Experimental results of unconditional generation. We also elaborate detailed settings which are omitted in the paper because of the space limitation.
cp-linear
Edit the configration part at the begining of the main-cp.py
file first.
python main-cp.py
remi-xl
Edit the config.yml
file first.
# train
python train.py
# inference
python inference.py
Backbone model:
- linear transformer (Linear): "Transformers are RNNs: Fast Autoregressive Transformers with Linear Attention"
- transformer-XL (XL): "Transformer-XL: Attentive Language Models Beyond a Fixed-Length Context"
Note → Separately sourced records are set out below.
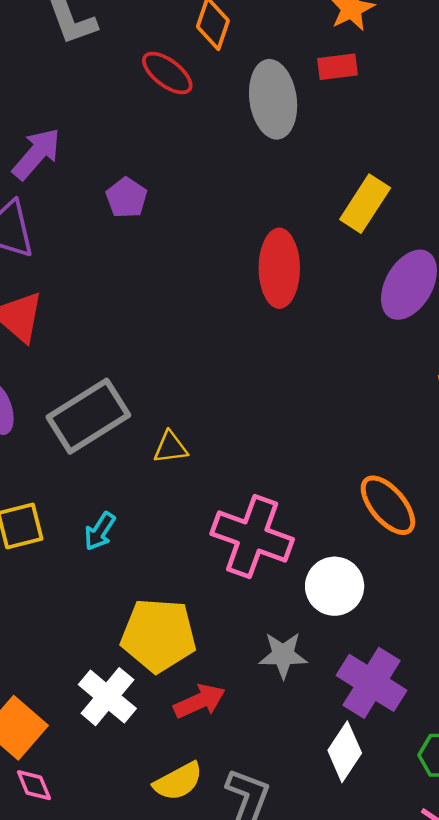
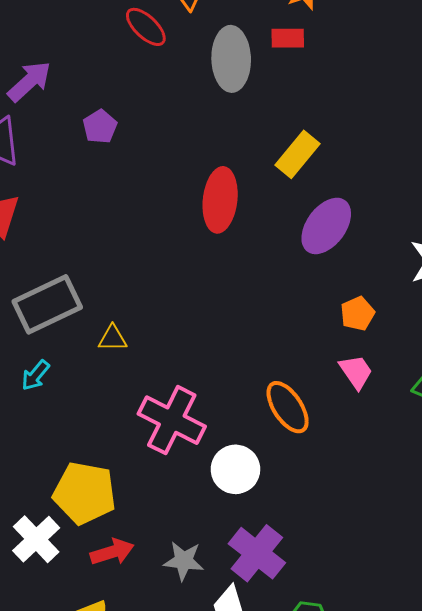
cyan arrow: (100, 531) -> (35, 375), moved
gray star: (283, 655) -> (184, 561), moved

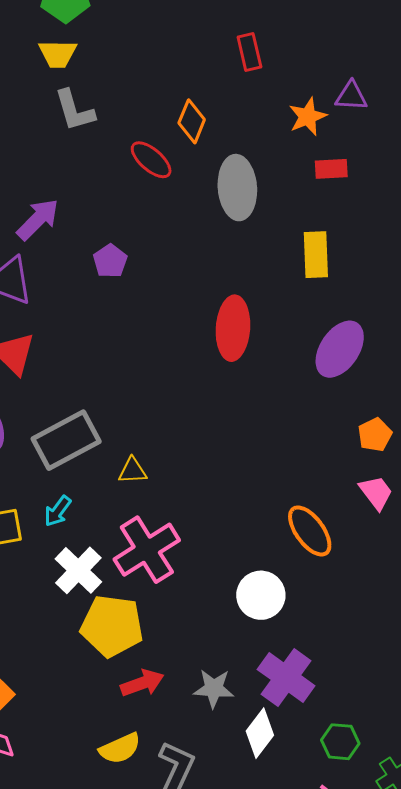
red rectangle: (288, 38) -> (331, 169), moved
yellow rectangle: (298, 154) -> (316, 255), moved, turned -39
pink cross: (172, 420) -> (147, 550), moved, turned 34
white cross: (36, 539) -> (78, 570), moved

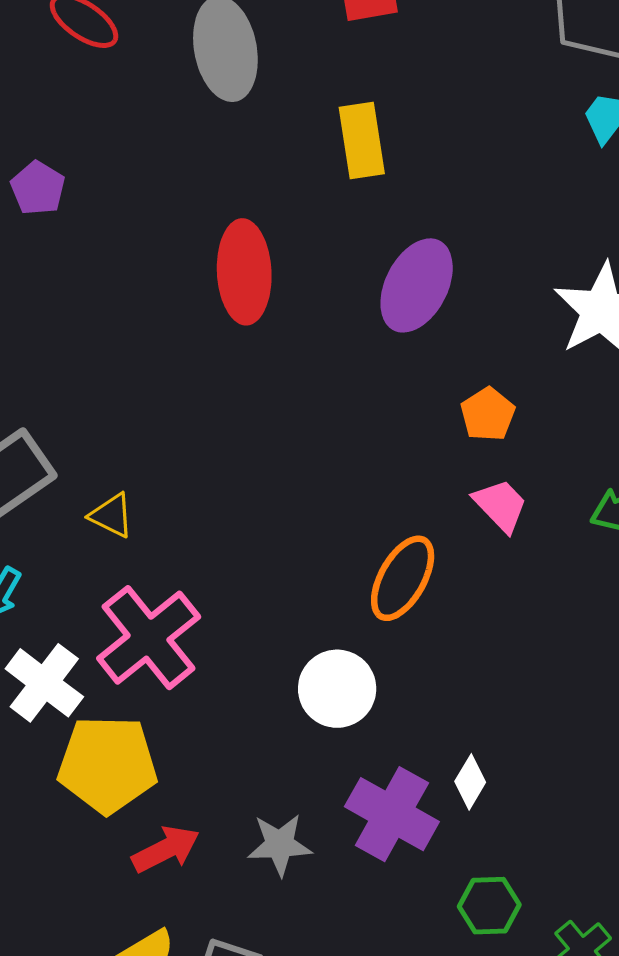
yellow triangle: (133, 471) -> (112, 515), turned 36
orange ellipse: (310, 531) -> (403, 578), turned 72
white diamond: (260, 733) -> (470, 782), moved, size x0.7

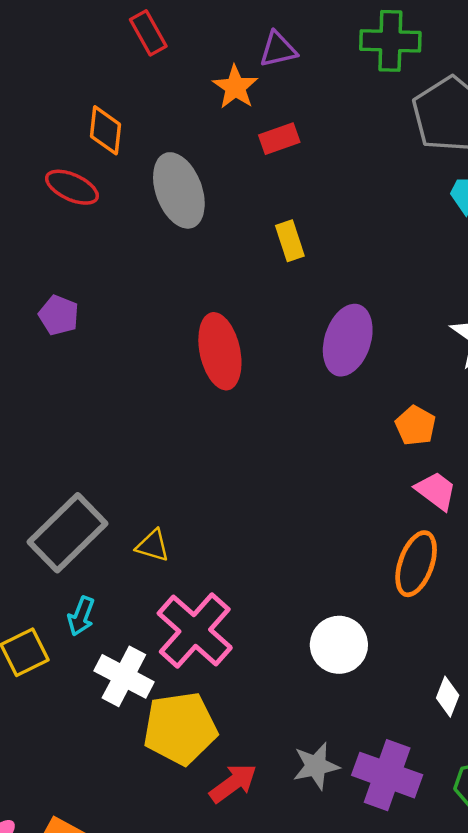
yellow rectangle: (362, 141) -> (290, 241), size x0.7
orange ellipse: (403, 578) -> (416, 564), moved
purple cross: (392, 814) -> (387, 775), moved

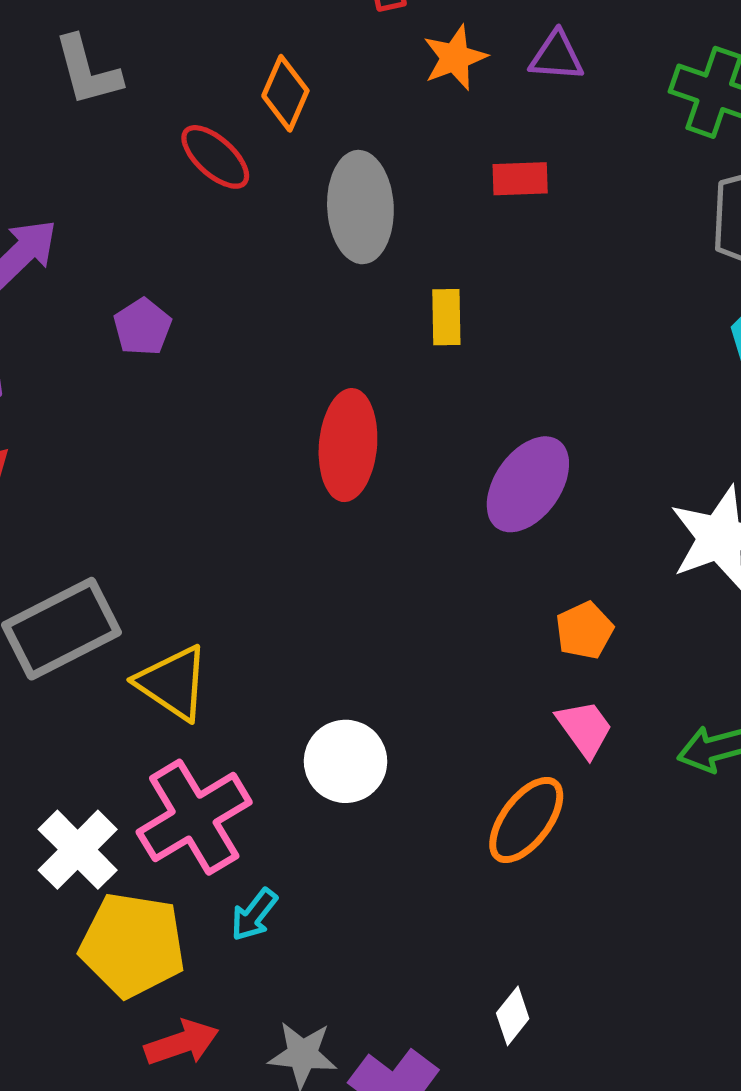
orange star: (235, 87) -> (455, 58), moved
yellow rectangle: (290, 241) -> (446, 317), moved
yellow triangle: (153, 546) -> (173, 683), size x1.6
cyan arrow: (81, 616) -> (254, 915), moved
white circle: (339, 645) -> (346, 761), moved

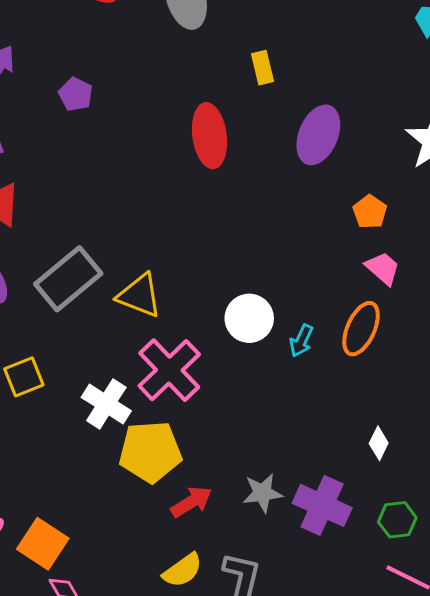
yellow rectangle: (446, 317) -> (262, 68), moved
cyan arrow: (254, 915) -> (301, 341), moved

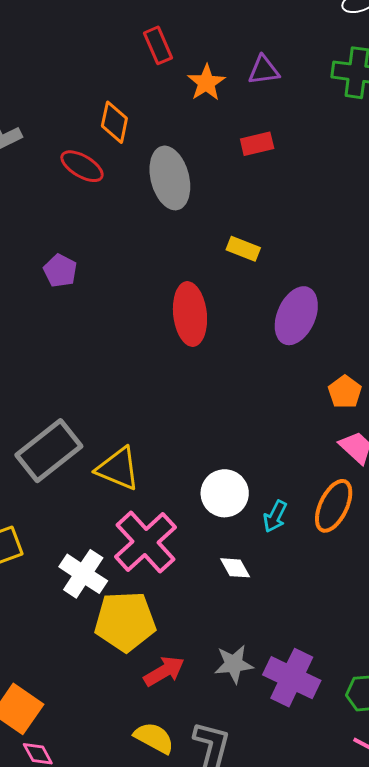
yellow rectangle: (262, 68) -> (243, 249), turned -56
white diamond: (379, 443) -> (235, 568), moved, turned -56
yellow semicircle: (183, 570) -> (154, 738), turned -117

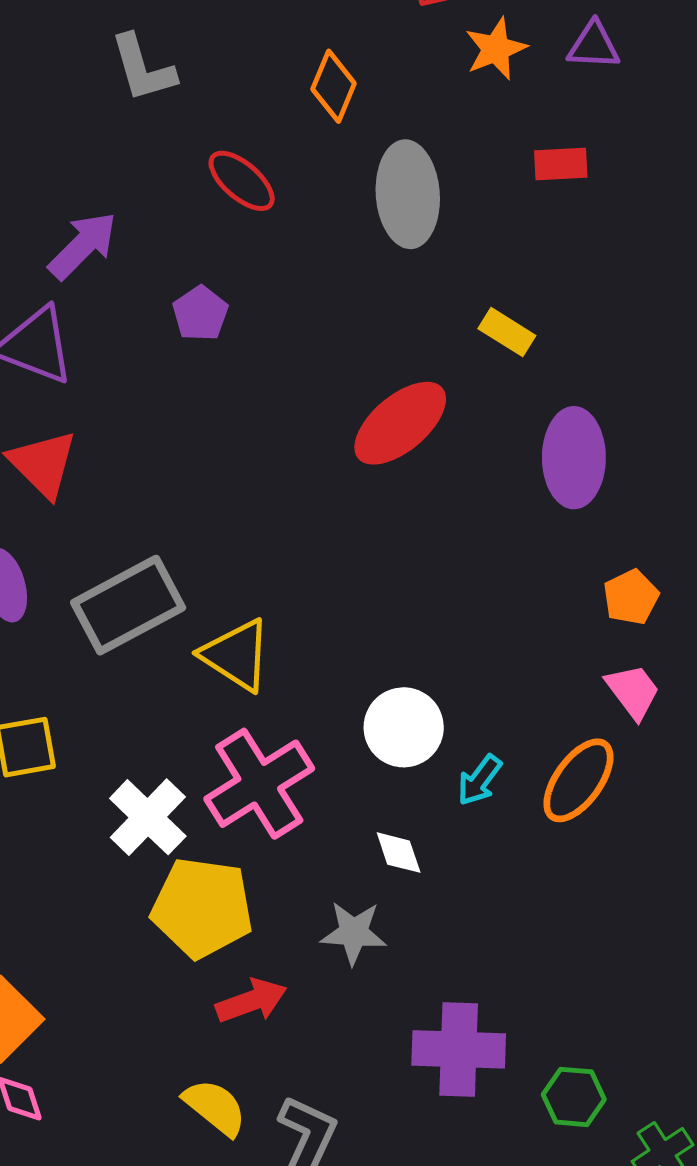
red ellipse: (82, 166) -> (242, 181), moved
red ellipse: (190, 314) -> (400, 423), turned 46
purple ellipse: (296, 316) -> (574, 458), turned -34
gray star: (234, 664) -> (354, 933), moved
purple cross: (292, 678) -> (459, 1049), turned -34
All transformers share the same settings:
- number of layers: 12
- number of heads: 8
- model hidden size: 512
- feed-forward layer size: 2,048
Settings | REMI + XL | CP + Linear |
---|---|---|
learning rate | 2e-4 | 1e-4 |
songs for training | 1,612 | 1,675 |
sequence length | 7,680 (512 x 15) | 3,584 |
dicionary size | 332 | 342 |
parameter amount | 41,291,084 | 39,016,630 |
recepetive field (train) | 512 + 512 for memory | 3,584 |
Because the difference of nature between the two representations, it's hard to keep the training data for the 2 settings totally equal. We adjust the number of songs
and the sequence length
to achieve reasonable balance.
Under the limitation of hardware budget (single 2080ti GPU), we report the comparison between the 2 settings:
- REMI + XL: remi representation, transformer-XL
- CP + Linear: compound word (CP) representation, linear transformer
The hardware budget is a single GPU and we use Nvidia GeForce RTX 2080 GPU, which has 11 GB memory.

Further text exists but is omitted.